BEGIN

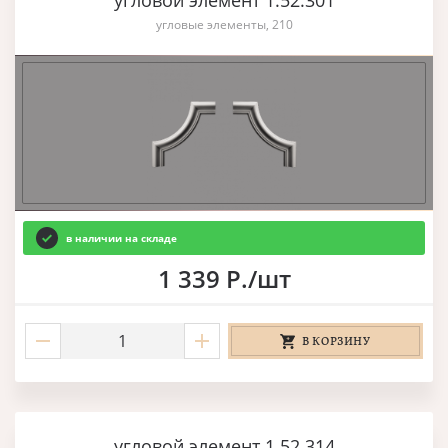
угловой элемент 1.52.301
угловые элементы, 210
в наличии на складе
1 339 Р./шт
В КОРЗИНУ
угловой элемент 1.52.314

END

▶ ABOUT THIS TASK:
Exactly as they appear, print the lines from the one holding "в наличии на складе" through the final line of the entries, and no others.

▶ EXERCISE SOLUTION:
в наличии на складе
1 339 Р./шт
В КОРЗИНУ
угловой элемент 1.52.314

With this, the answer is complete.